12/03/2014 05:18 pm ET Updated Dec 06, 2017

Our Bodies Wear Out

As a hospice nurse I often have very difficult conversations with people. I come in to their homes and say things like "our bodies wear out" and "bodies are temporary." I speak slowly -- intuitively trying to gauge the individual or families' ability to handle and absorb what I am saying. My goal is not to upset people but to bring understanding and, if possible, bring some acceptance. I have seen that this acceptance generates peace and comfort. Death comes whether we agree to it or not but with acceptance comes a decrease in suffering. My goal is to help reduce suffering whenever I can -- sometimes I can and sometimes I cannot.

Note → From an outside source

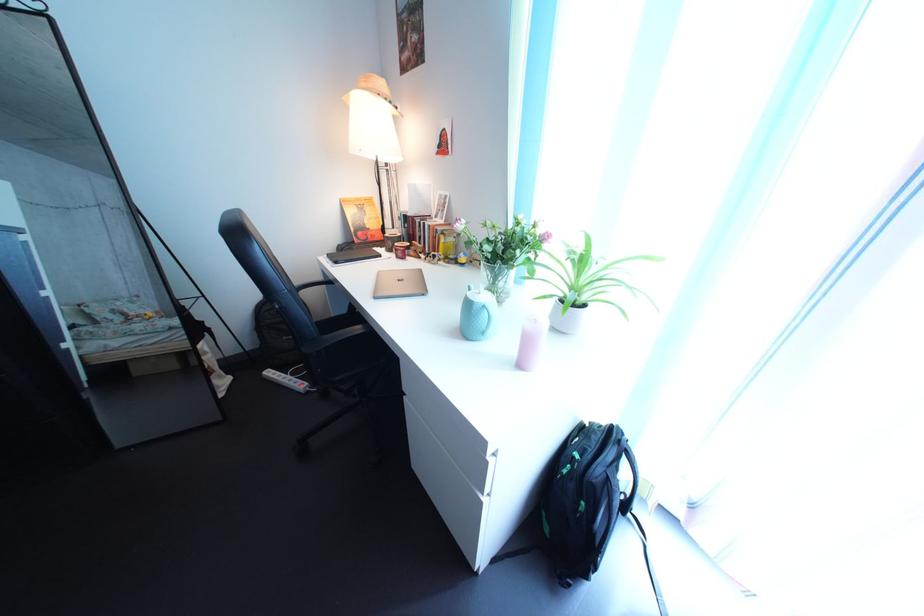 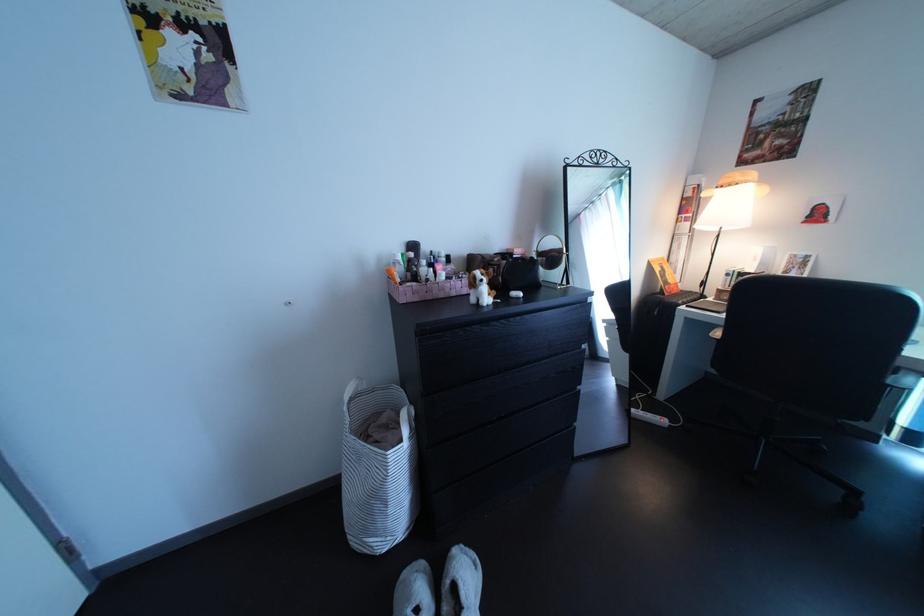 Question: Which direction would the cameraman need to move to produce the second image? Reply with the corresponding letter.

In my line of work I often meet people who do not want to accept the truth of their current condition. They say, "This should not be happening to me." Occasionally I can, very gently, help them find acceptance, to snuggle into the truth of what is. I once met an old man near the end of his life who was heartbroken because he could no longer walk to his kitchen. He was angry and pained deeply by this; he was ready to give up and recede into sorrow. I took his hand, looked into his eyes and said: "Bodies wear out. Did you really think that you were exempt from this?" He was quiet, and then he smiled and said:" I guess I thought I was." A light crept into his eyes and we laughed and laughed. He had a wonderfully loving family, more than willing to get him anything he might need from the kitchen. He agreed to accept help from his loved ones with gratitude; he started to feel very loved and appreciated. He was on board for the experience of his body wearing out. It was beautiful to see.

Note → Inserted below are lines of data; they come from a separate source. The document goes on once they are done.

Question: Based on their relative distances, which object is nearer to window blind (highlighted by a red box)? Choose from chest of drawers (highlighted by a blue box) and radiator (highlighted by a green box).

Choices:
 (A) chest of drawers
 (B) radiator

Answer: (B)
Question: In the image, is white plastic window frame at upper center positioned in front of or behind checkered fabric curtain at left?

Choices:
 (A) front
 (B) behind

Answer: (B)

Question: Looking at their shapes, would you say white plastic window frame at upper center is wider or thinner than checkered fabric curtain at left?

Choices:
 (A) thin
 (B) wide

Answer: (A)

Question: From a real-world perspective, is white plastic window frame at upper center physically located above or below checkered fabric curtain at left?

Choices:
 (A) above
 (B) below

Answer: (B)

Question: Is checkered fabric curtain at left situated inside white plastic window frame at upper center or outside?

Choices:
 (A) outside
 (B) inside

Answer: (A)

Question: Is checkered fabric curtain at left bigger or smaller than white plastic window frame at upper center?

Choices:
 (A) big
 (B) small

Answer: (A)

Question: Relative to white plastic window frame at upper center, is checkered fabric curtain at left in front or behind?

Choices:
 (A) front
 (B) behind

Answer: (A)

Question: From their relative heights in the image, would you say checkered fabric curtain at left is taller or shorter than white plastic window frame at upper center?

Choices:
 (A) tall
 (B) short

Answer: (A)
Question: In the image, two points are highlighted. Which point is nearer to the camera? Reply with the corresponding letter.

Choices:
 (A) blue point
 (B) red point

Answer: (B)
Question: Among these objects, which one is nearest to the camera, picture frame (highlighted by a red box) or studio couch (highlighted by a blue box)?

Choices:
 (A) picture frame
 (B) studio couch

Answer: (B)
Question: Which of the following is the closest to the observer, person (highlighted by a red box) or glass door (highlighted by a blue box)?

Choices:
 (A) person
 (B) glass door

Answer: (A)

We all will die, this is certain. Perhaps this is the most profound truth of all time, if only because of its unchangeable and concrete nature. Yet we deny and avoid this truth to no end. Often I am instructed by a patient's family not to use the word "hospice" or "death." The family members, though well intended, are trying to shield their loved one from the truth. I see in their eyes deep denial and fear. I always respect family's wishes because the hospice experience is their own, I will however, if it seems appropriate, give a gentle reminder that there can be great comfort and great peace at the end of life. I may even invite people to entertain the idea of a different experience of death, an experience not of fear, pain, and loss but one of deep intimacy and harmony. End of life can be a profoundly personal family time, the sharing of a sacred spiritual experience, a celebration of life and appreciation.

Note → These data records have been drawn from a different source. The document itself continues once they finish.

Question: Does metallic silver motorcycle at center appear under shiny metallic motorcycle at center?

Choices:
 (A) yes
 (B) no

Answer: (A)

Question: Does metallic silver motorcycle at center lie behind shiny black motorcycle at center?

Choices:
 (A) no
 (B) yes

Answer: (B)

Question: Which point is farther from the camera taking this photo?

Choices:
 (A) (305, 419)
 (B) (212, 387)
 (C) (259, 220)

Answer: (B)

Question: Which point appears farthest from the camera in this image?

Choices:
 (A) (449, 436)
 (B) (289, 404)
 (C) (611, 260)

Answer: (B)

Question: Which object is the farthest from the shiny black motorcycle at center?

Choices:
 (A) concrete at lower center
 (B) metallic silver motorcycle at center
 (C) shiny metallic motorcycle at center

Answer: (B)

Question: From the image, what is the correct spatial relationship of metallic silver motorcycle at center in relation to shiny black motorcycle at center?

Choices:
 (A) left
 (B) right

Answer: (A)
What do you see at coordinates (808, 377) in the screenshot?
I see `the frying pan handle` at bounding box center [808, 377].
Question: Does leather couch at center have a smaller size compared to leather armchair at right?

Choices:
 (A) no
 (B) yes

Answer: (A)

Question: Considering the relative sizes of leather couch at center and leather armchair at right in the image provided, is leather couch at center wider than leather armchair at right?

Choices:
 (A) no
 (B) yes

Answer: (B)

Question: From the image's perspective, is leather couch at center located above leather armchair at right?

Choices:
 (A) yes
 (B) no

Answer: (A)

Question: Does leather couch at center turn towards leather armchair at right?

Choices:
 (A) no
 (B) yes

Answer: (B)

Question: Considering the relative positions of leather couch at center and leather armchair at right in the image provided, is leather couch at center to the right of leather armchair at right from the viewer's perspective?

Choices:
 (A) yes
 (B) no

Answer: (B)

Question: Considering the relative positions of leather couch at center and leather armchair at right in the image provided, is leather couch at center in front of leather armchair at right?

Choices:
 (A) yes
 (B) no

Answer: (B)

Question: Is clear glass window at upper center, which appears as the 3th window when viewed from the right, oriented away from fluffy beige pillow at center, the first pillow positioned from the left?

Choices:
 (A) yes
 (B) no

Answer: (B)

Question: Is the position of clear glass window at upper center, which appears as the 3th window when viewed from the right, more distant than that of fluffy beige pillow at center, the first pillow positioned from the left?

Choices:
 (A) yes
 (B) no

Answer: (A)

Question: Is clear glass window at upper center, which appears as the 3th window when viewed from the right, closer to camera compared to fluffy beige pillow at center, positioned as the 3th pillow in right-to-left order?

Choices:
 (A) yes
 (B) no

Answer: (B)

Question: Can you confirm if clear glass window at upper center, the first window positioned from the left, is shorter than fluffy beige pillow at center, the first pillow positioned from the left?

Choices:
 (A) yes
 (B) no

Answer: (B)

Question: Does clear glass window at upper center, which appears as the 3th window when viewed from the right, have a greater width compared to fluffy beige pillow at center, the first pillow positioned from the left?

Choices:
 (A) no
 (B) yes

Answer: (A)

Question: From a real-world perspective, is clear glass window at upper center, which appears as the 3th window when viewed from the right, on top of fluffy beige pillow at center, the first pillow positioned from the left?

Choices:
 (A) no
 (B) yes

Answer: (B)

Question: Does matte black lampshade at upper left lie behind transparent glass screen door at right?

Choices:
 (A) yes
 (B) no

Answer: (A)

If I have seen anything in my hospice work it is that the end of life need not be unnecessarily painful, emotionally or physically. We have fantastically strong medications to address any physical symptom. And if we are willing to look at our ideas, fears, and denial surrounding death maybe we can decrease the emotional suffering as well. There is grief, I am not denying that there is grief, but when the pain of loss is met with honesty then there is the opportunity for profound love and understanding. Perhaps with courage and acceptance we can make friends with our own mortality, and with acceptance we can be a peaceful presence when given the opportunity to experience the death of a loved one.